• AIM OF THE EXERCISE:
Copy the records below exactly, omitting any pictures they contain.

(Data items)
******************************
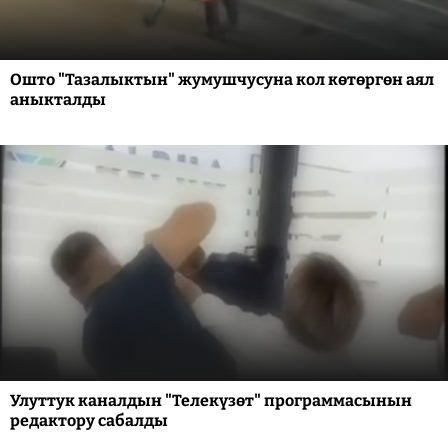
Ошто "Тазалыктын" жумушчусуна кол көтөргөн аял
аныкталды
Улуттук каналдын "Телекүзөт" программасынын
редактору сабалды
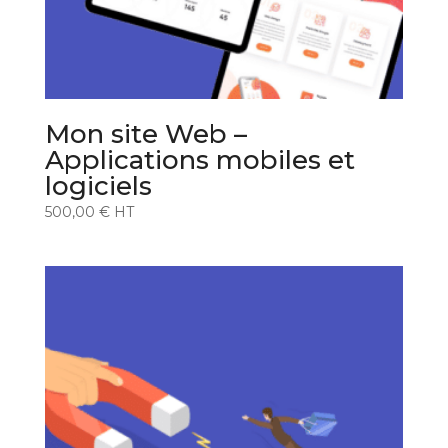
Mon site Web –
Applications mobiles et
logiciels
500,00
€
HT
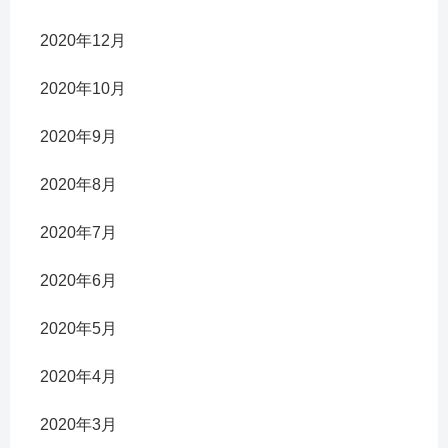
2020年12月
2020年10月
2020年9月
2020年8月
2020年7月
2020年6月
2020年5月
2020年4月
2020年3月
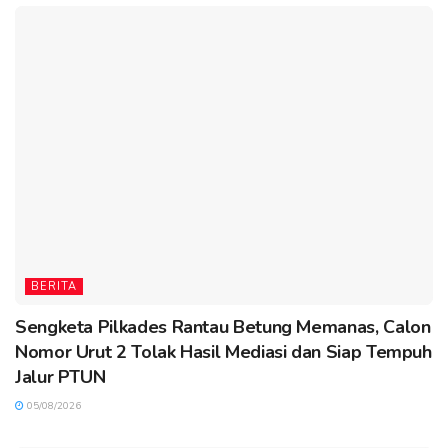
BERITA
Sengketa Pilkades Rantau Betung Memanas, Calon
Nomor Urut 2 Tolak Hasil Mediasi dan Siap Tempuh
Jalur PTUN
05/08/2026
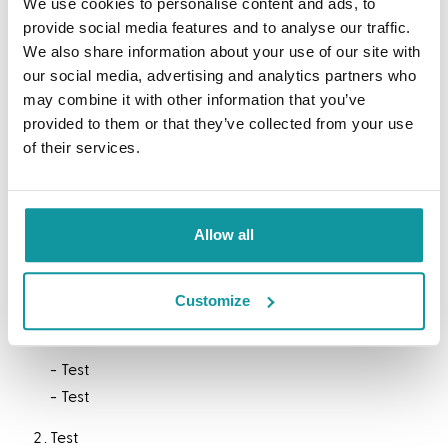
En dan weer een regel maar dan met een
We use cookies to personalise content and ads, to
provide social media features and to analyse our traffic.
genummerde lijst:
We also share information about your use of our site with
our social media, advertising and analytics partners who
Test
may combine it with other information that you’ve
Test
provided to them or that they’ve collected from your use
Test
of their services.
Met meerdere verdiepingen:
Allow all
Test
Test
Test test
Customize
Test
Test
Test
Test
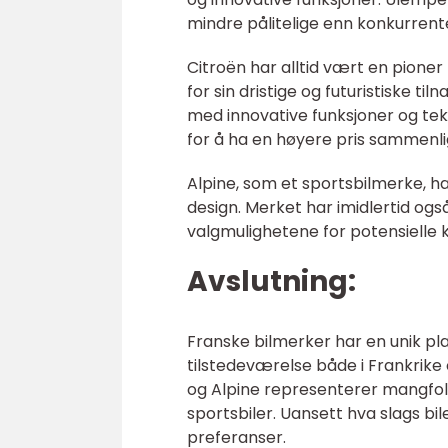
mindre pålitelige enn konkurrent
Citroën har alltid vært en pioner
for sin dristige og futuristiske ti
med innovative funksjoner og tekn
for å ha en høyere pris sammenl
Alpine, som et sportsbilmerke, h
design. Merket har imidlertid og
valgmulighetene for potensielle 
Avslutning:
Franske bilmerker har en unik pl
tilstedeværelse både i Frankrike 
og Alpine representerer mangfolde
sportsbiler. Uansett hva slags bil
preferanser.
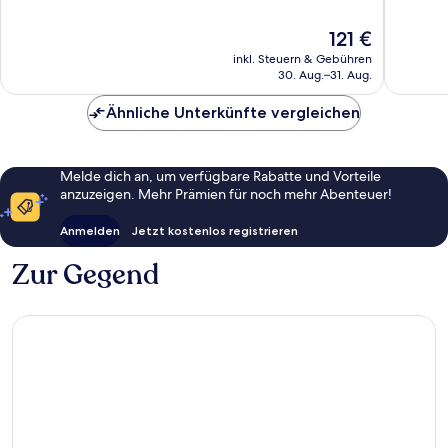
Wunderbar,
Wunder
778
1.007
Der
121 €
Bewertungen
Bewert
Preis
inkl. Steuern & Gebühren
beträgt
30. Aug.–31. Aug.
121 €
Ähnliche Unterkünfte vergleichen
Melde dich an, um verfügbare Rabatte und Vorteile
anzuzeigen. Mehr Prämien für noch mehr Abenteuer!
Anmelden
Jetzt kostenlos registrieren
Zur Gegend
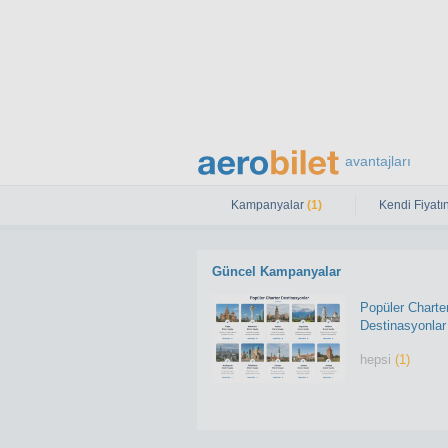
avantajları
Kampanyalar
(1)
Kendi Fiyatın
Güncel Kampanyalar
Popüler Charte
Destinasyonlar
hepsi
(1)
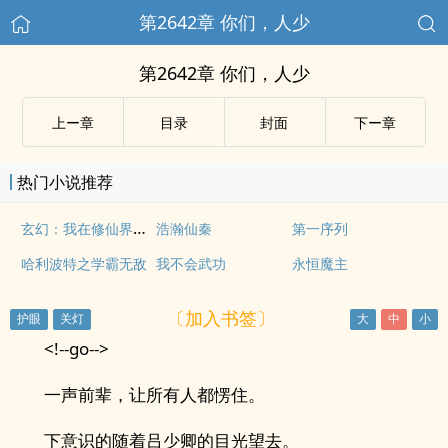
第2642章 你们，人少
第2642章 你们，人少
上ー章
目录
封面
下ー章
热门小说推荐
玄幻：我在修仙界练字长生
浩瀚仙秦
第一序列
哈利波特之学霸无敌
我不会武功
永恒魔主
〔加入书签〕
<!--go-->
一声前辈，让所有人都愣住。
下意识的随着吕少卿的目光望去。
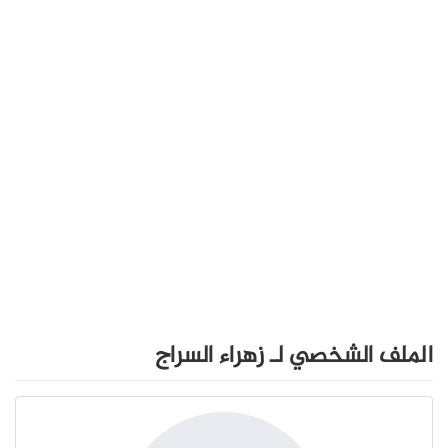
الملف الشخصي لـ زهراء السراج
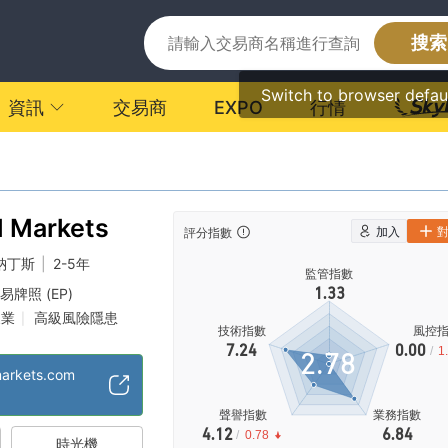
搜索
Switch to browser defau
資訊
交易商
EXPO
行情
l Markets
加入
評分指數
納丁斯
|
2-5年
監管指數
1.33
牌照 (EP)
展業
高級風險隱患
|
技術指數
風控
7.24
0.00
/
1
2.78
markets.com
聲譽指數
業務指數
4.12
6.84
/
0.78
時光機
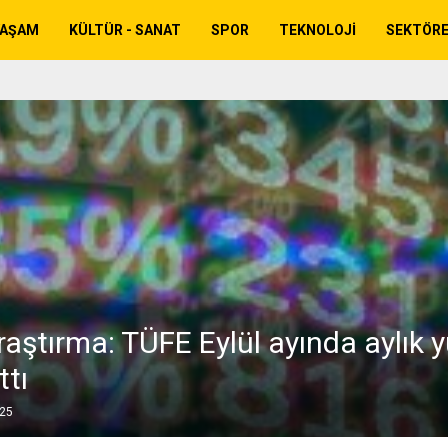
YAŞAM
KÜLTÜR - SANAT
SPOR
TEKNOLOJI
SEKTÖR
aştırma: TÜFE Eylül ayında aylık 
ttı
025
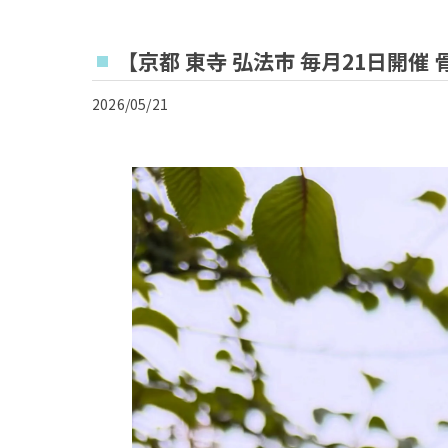
【京都 東寺 弘法市 毎月21日開催
2026/05/21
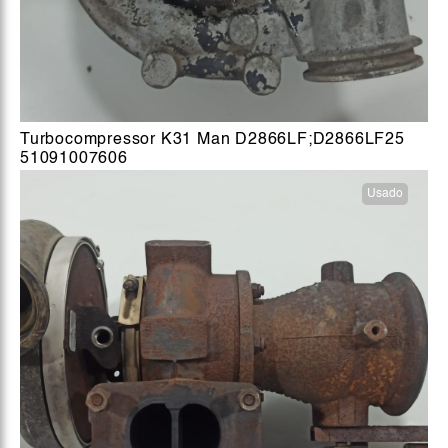
Turbocompressor K31 Man D2866LF;D2866LF25
51091007606
Usado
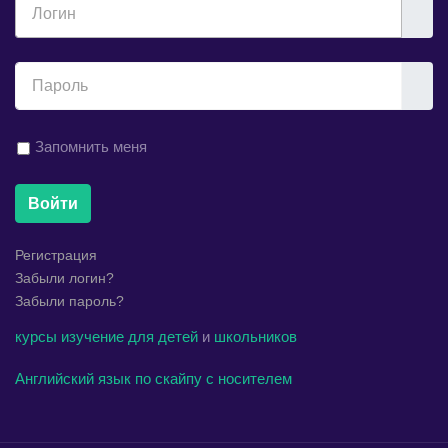
Логин
Показ
Запомнить меня
Войти
Регистрация
Забыли логин?
Забыли пароль?
курсы
изучение
для детей
и
школьников
Английский язык по скайпу с носителем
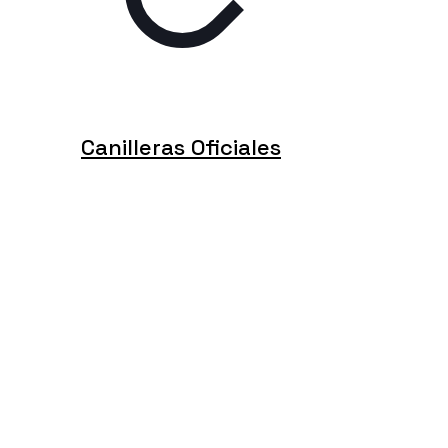
Canilleras Oficiales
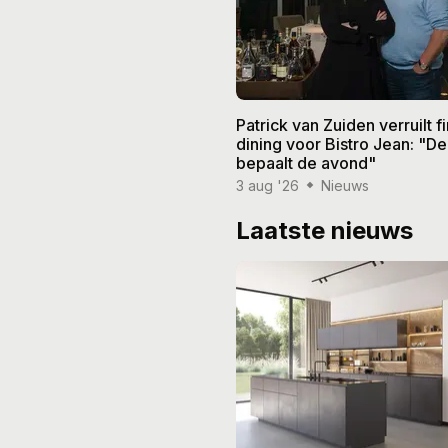
Patrick van Zuiden verruilt f
dining voor Bistro Jean: "De
bepaalt de avond"
3 aug '26
Nieuws
Laatste nieuws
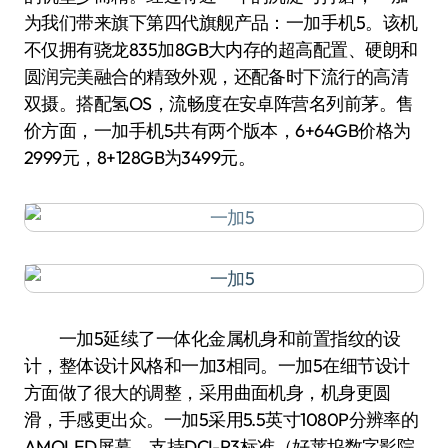
为我们带来旗下第四代旗舰产品：一加手机5。该机
不仅拥有骁龙835加8GB大内存的超高配置、硬朗和
圆润完美融合的精致外观，还配备时下流行的高清
双摄。搭配氢OS，流畅度在安卓阵营名列前茅。售
价方面，一加手机5共有两个版本，6+64GB价格为
2999元，8+128GB为3499元。
一加5延续了一体化金属机身和前置指纹的设
计，整体设计风格和一加3相同。一加5在细节设计
方面做了很大的调整，采用曲面机身，机身更圆
滑，手感更出众。一加5采用5.5英寸1080P分辨率的
AMOLED屏幕，支持DCI-P3标准（好莱坞数字影院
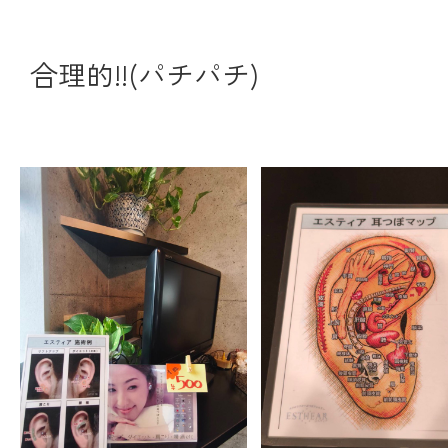
合理的!!(パチパチ)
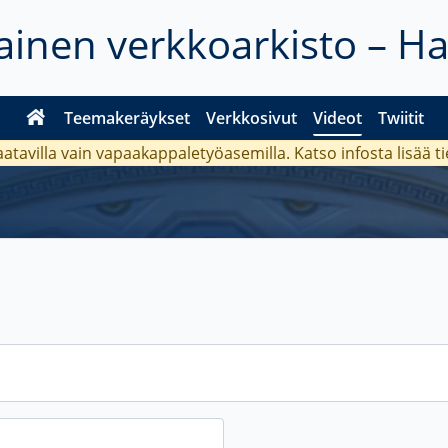
inen verkkoarkisto – H
Teemakeräykset
Verkkosivut
Videot
Twiitit
aatavilla vain vapaakappaletyöasemilla. Katso
infosta
lisää t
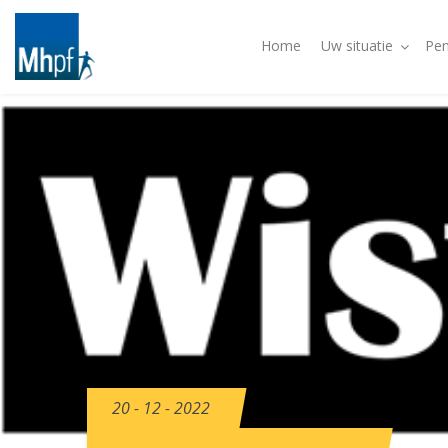
Home
Uw situatie
Pen
20 - 12 - 2022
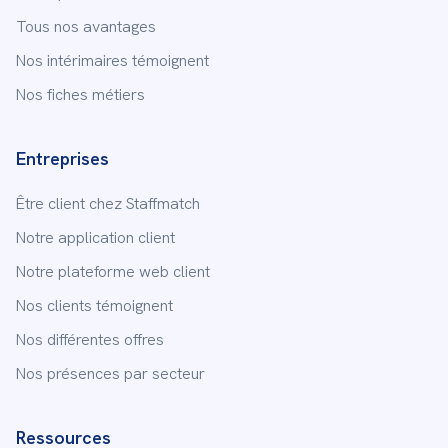
Tous nos avantages
Nos intérimaires témoignent
Nos fiches métiers
Entreprises
Être client chez Staffmatch
Notre application client
Notre plateforme web client
Nos clients témoignent
Nos différentes offres
Nos présences par secteur
Ressources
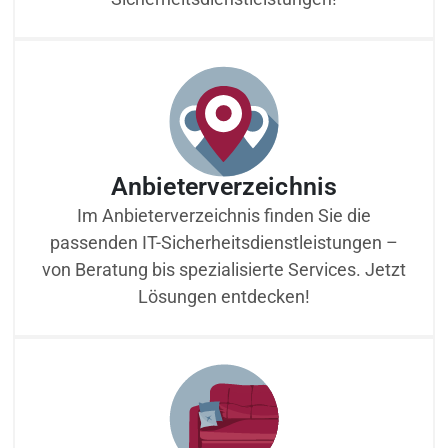
Anbieterverzeichnis
Im Anbieterverzeichnis finden Sie die
passenden IT-Sicherheitsdienstleistungen –
von Beratung bis spezialisierte Services. Jetzt
Lösungen entdecken!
******************************
• ANSWER SECTION:
Ошто "Тазалыктын" жумушчусуна кол көтөргөн аял
аныкталды
Улуттук каналдын "Телекүзөт" программасынын
редактору сабалды
Mon site Web –
Applications mobiles et
logiciels
500,00
€
HT
2020年12月
2020年10月
2020年9月
2020年8月
2020年7月
2020年6月
2020年5月
2020年4月
2020年3月
BERITA
Sengketa Pilkades Rantau Betung Memanas, Calon
Nomor Urut 2 Tolak Hasil Mediasi dan Siap Tempuh
Jalur PTUN
05/08/2026
En dan weer een regel maar dan met een
We use cookies to personalise content and ads, to
provide social media features and to analyse our traffic.
genummerde lijst:
We also share information about your use of our site with
our social media, advertising and analytics partners who
Test
may combine it with other information that you’ve
Test
provided to them or that they’ve collected from your use
Test
of their services.
Met meerdere verdiepingen:
Allow all
Test
Test
Test test
Customize
Test
Test
Test
Test
mindre pålitelige enn konkurrent
Citroën har alltid vært en pioner
for sin dristige og futuristiske ti
med innovative funksjoner og tekn
for å ha en høyere pris sammenl
Alpine, som et sportsbilmerke, h
design. Merket har imidlertid og
valgmulighetene for potensielle 
Avslutning:
Franske bilmerker har en unik pl
tilstedeværelse både i Frankrike 
og Alpine representerer mangfolde
sportsbiler. Uansett hva slags bil
preferanser.
Wunderbar,
Wunder
778
1.007
Der
121 €
Bewertungen
Bewert
Preis
inkl. Steuern & Gebühren
beträgt
30. Aug.–31. Aug.
121 €
Ähnliche Unterkünfte vergleichen
Melde dich an, um verfügbare Rabatte und Vorteile
anzuzeigen. Mehr Prämien für noch mehr Abenteuer!
Anmelden
Jetzt kostenlos registrieren
Zur Gegend
avantajları
Kampanyalar
(1)
Kendi Fiyatın
Güncel Kampanyalar
Popüler Charte
Destinasyonlar
hepsi
(1)
第2642章 你们，人少
第2642章 你们，人少
上ー章
目录
封面
下ー章
热门小说推荐
玄幻：我在修仙界练字长生
浩瀚仙秦
第一序列
哈利波特之学霸无敌
我不会武功
永恒魔主
〔加入书签〕
<!--go-->
一声前辈，让所有人都愣住。
下意识的随着吕少卿的目光望去。
الملف الشخصي لـ زهراء السراج
搜索
Switch to browser defau
資訊
交易商
EXPO
行情
l Markets
加入
評分指數
納丁斯
|
2-5年
監管指數
1.33
牌照 (EP)
展業
高級風險隱患
|
技術指數
風控
7.24
0.00
/
1
2.78
markets.com
聲譽指數
業務指數
4.12
6.84
/
0.78
時光機
YAŞAM
KÜLTÜR - SANAT
SPOR
TEKNOLOJI
SEKTÖR
aştırma: TÜFE Eylül ayında aylık 
ttı
025
【京都 東寺 弘法市 毎月21日開催
2026/05/21
Turbocompressor K31 Man D2866LF;D2866LF25
51091007606
Usado
Логин
Показ
Запомнить меня
Войти
Регистрация
Забыли логин?
Забыли пароль?
курсы
изучение
для детей
и
школьников
Английский язык по скайпу с носителем
Canilleras Oficiales
Patrick van Zuiden verruilt f
dining voor Bistro Jean: "De
bepaalt de avond"
3 aug '26
Nieuws
Laatste nieuws
为我们带来旗下第四代旗舰产品：一加手机5。该机
不仅拥有骁龙835加8GB大内存的超高配置、硬朗和
圆润完美融合的精致外观，还配备时下流行的高清
双摄。搭配氢OS，流畅度在安卓阵营名列前茅。售
价方面，一加手机5共有两个版本，6+64GB价格为
2999元，8+128GB为3499元。
一加5延续了一体化金属机身和前置指纹的设
计，整体设计风格和一加3相同。一加5在细节设计
方面做了很大的调整，采用曲面机身，机身更圆
滑，手感更出众。一加5采用5.5英寸1080P分辨率的
AMOLED屏幕，支持DCI-P3标准（好莱坞数字影院
合理的!!(パチパチ)
inen verkkoarkisto – H
Teemakeräykset
Verkkosivut
Videot
Twiitit
aatavilla vain vapaakappaletyöasemilla. Katso
infosta
lisää t
Home
Uw situatie
Pen
20 - 12 - 2022
Tous nos avantages
Nos intérimaires témoignent
Nos fiches métiers
Entreprises
Être client chez Staffmatch
Notre application client
Notre plateforme web client
Nos clients témoignent
Nos différentes offres
Nos présences par secteur
Ressources
Anbieterverzeichnis
Im Anbieterverzeichnis finden Sie die
passenden IT-Sicherheitsdienstleistungen –
von Beratung bis spezialisierte Services. Jetzt
Lösungen entdecken!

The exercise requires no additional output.